▶ **PROBLEM STATEMENT**
Scan the data below and pick out the lines containing the word "Cristo".

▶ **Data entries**
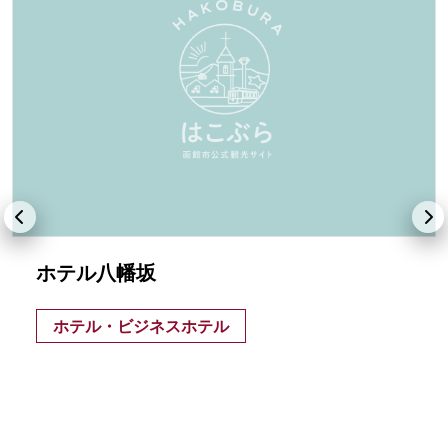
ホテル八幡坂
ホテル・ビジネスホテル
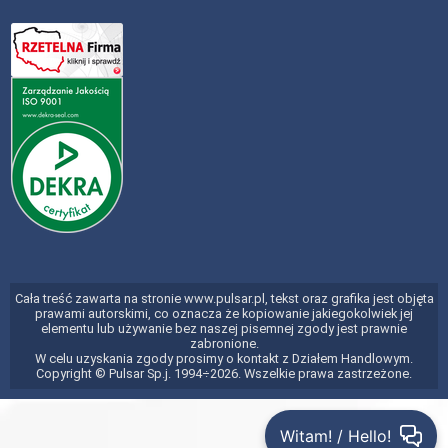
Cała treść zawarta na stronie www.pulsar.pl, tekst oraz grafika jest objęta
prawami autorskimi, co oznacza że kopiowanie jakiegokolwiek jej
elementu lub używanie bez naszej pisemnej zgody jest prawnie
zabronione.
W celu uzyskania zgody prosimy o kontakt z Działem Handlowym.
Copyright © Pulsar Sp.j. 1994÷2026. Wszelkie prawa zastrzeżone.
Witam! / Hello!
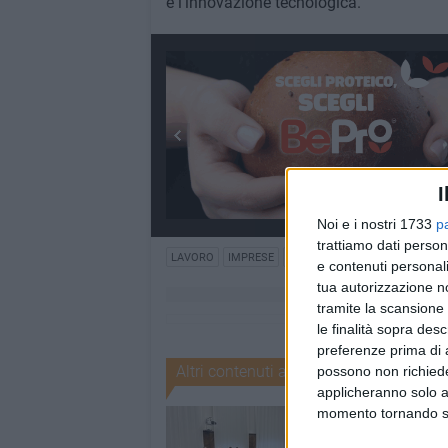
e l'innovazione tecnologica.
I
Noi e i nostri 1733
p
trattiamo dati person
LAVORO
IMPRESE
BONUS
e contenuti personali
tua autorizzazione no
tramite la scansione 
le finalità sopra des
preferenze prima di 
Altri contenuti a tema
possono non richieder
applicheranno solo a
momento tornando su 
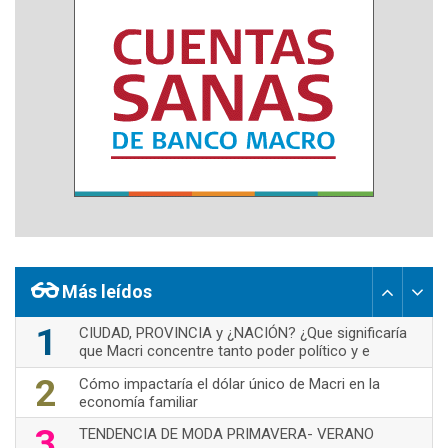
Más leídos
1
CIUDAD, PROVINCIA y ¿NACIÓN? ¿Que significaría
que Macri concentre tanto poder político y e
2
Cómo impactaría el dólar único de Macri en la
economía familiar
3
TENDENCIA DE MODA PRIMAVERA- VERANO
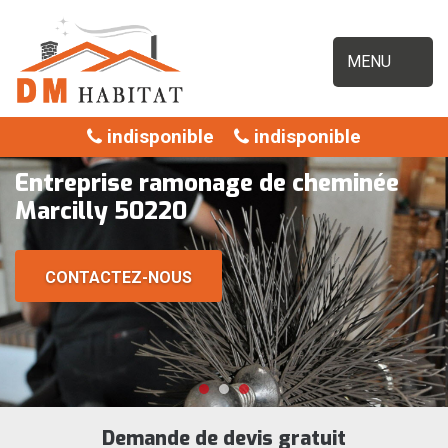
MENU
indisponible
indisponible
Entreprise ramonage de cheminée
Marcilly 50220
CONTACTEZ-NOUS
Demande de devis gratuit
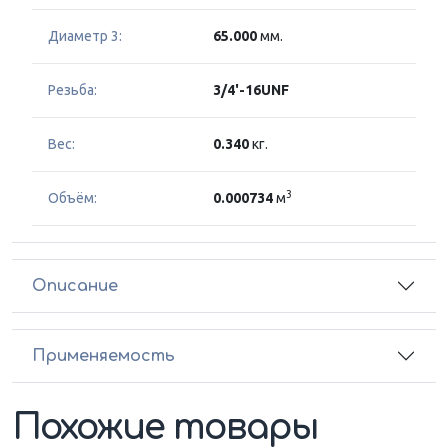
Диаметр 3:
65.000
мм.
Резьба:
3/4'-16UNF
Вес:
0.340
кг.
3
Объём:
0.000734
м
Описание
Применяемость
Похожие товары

* * *

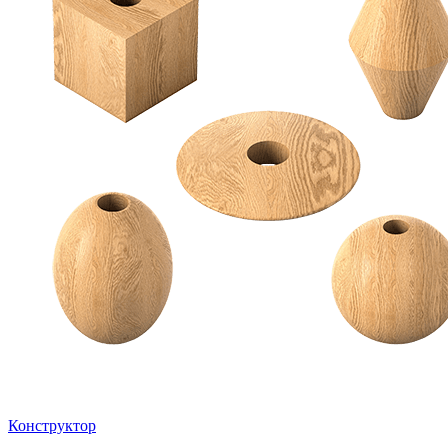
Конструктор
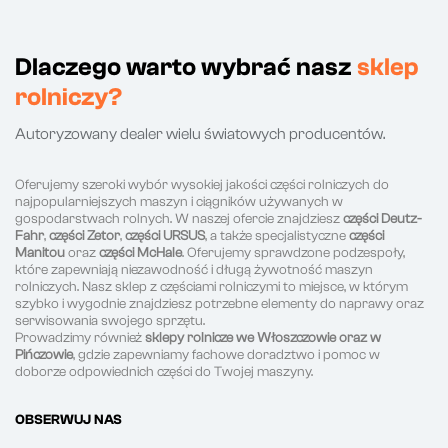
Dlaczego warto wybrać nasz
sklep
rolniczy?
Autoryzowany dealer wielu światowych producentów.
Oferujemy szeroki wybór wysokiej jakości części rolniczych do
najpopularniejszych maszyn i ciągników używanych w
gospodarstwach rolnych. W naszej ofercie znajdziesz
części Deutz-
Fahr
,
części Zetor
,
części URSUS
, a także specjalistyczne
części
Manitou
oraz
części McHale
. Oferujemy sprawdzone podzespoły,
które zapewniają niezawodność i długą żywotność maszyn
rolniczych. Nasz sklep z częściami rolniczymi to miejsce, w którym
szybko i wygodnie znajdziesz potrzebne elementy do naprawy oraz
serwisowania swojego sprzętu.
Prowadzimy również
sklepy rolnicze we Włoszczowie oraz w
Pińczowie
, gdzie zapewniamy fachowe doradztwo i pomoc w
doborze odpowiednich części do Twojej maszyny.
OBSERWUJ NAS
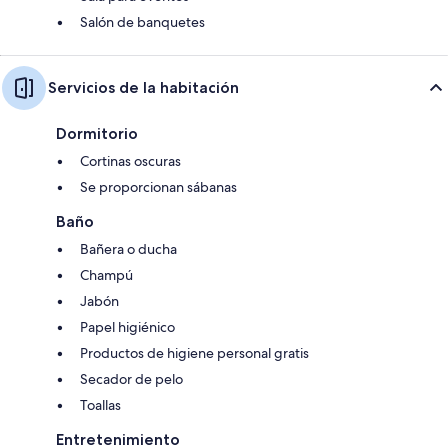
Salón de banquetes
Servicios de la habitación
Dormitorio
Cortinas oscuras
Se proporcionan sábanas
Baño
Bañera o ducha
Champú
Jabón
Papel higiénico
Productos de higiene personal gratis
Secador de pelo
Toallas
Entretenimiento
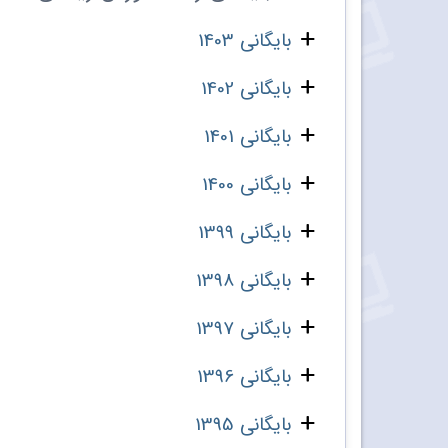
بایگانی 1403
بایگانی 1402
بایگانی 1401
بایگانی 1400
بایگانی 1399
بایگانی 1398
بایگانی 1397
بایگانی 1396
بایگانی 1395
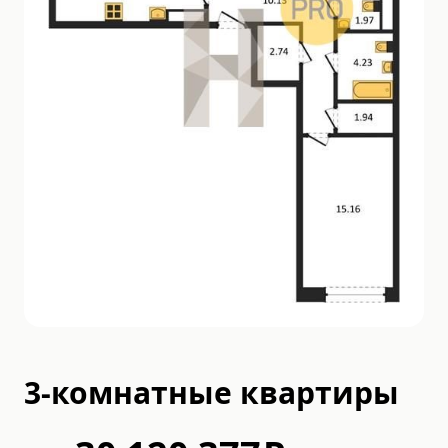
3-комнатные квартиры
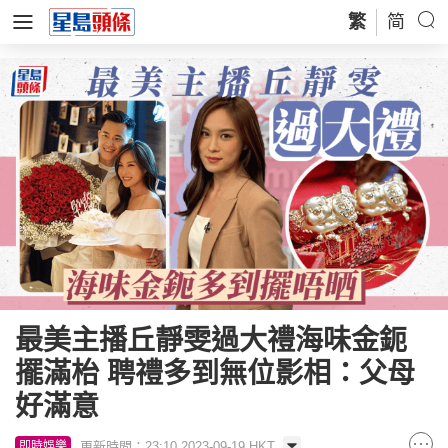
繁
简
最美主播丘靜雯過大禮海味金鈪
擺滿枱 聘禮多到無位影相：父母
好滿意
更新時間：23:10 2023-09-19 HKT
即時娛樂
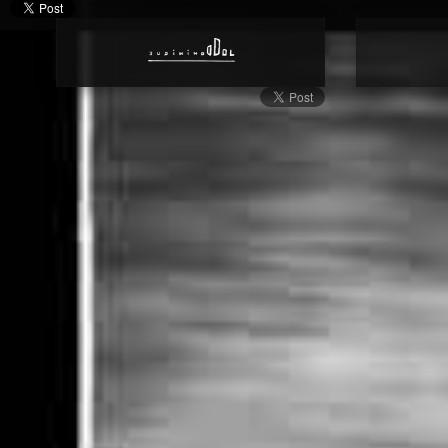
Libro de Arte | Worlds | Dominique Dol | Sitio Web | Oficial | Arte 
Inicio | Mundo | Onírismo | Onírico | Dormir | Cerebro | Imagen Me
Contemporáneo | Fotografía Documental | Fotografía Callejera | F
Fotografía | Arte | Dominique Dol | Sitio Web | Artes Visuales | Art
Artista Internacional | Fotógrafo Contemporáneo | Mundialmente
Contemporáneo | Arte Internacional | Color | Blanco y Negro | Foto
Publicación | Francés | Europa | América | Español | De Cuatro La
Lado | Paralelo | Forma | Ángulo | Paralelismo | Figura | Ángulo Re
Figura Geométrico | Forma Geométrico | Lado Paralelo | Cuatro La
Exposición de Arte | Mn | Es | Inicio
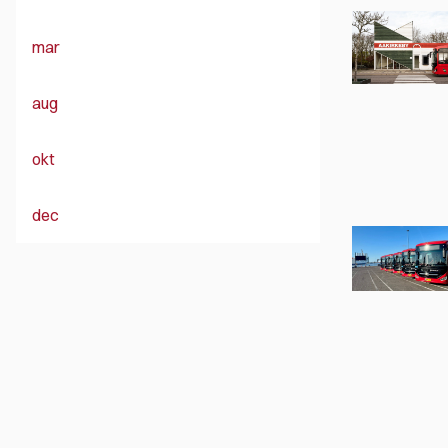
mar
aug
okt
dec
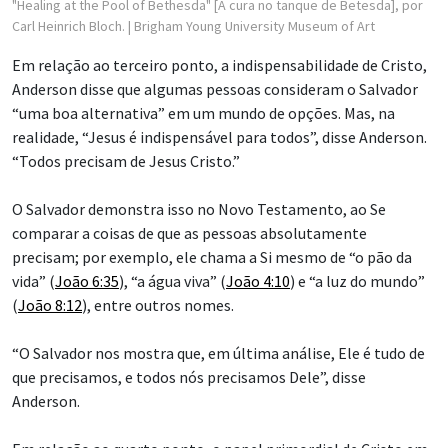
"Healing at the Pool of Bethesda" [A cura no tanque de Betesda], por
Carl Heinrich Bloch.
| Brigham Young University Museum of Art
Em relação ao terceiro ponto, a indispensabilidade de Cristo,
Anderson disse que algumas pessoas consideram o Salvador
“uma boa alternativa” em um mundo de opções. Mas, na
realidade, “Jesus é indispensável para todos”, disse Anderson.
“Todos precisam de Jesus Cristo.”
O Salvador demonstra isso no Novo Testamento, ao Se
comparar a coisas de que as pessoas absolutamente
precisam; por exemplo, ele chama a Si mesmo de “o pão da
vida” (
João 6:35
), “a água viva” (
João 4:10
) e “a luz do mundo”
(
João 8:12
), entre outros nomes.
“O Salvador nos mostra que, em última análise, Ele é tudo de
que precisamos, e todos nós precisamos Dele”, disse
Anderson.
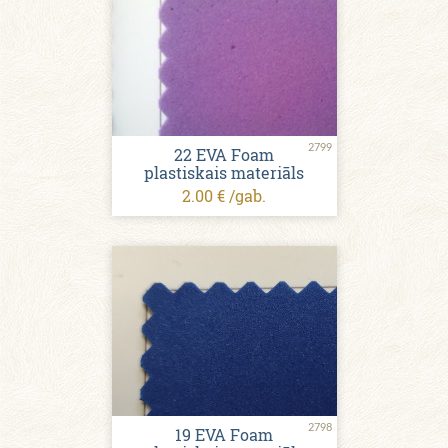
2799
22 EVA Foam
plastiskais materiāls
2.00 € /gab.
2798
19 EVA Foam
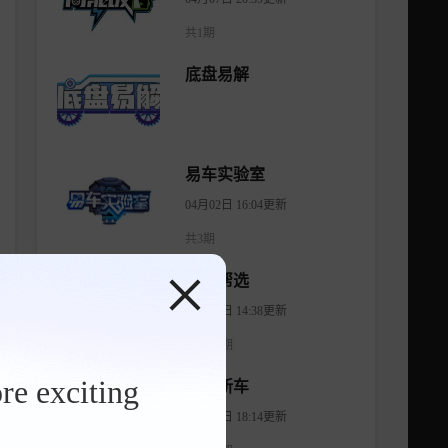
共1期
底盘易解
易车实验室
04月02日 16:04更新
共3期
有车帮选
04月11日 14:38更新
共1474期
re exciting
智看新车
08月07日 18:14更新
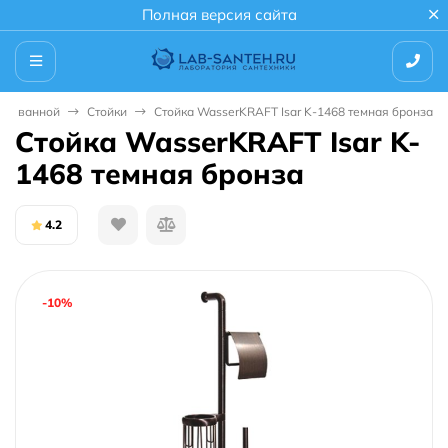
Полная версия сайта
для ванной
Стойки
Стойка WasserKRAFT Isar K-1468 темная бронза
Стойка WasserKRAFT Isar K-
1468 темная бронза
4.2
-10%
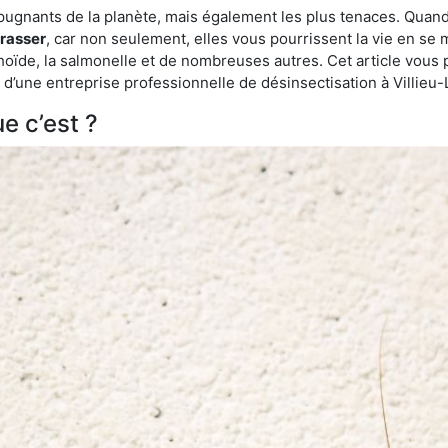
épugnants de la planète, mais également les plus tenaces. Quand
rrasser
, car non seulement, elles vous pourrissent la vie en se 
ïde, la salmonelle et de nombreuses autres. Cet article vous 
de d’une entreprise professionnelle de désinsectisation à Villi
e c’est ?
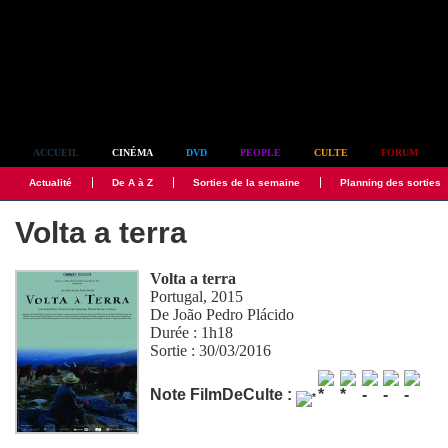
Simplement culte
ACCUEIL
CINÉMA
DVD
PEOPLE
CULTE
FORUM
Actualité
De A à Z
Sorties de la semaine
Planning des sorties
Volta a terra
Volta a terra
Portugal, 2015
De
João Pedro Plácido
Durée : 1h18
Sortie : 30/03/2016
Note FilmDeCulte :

▶ **ANSWER BELOW**
Em relação ao terceiro ponto, a indispensabilidade de Cristo,
“Todos precisam de Jesus Cristo.”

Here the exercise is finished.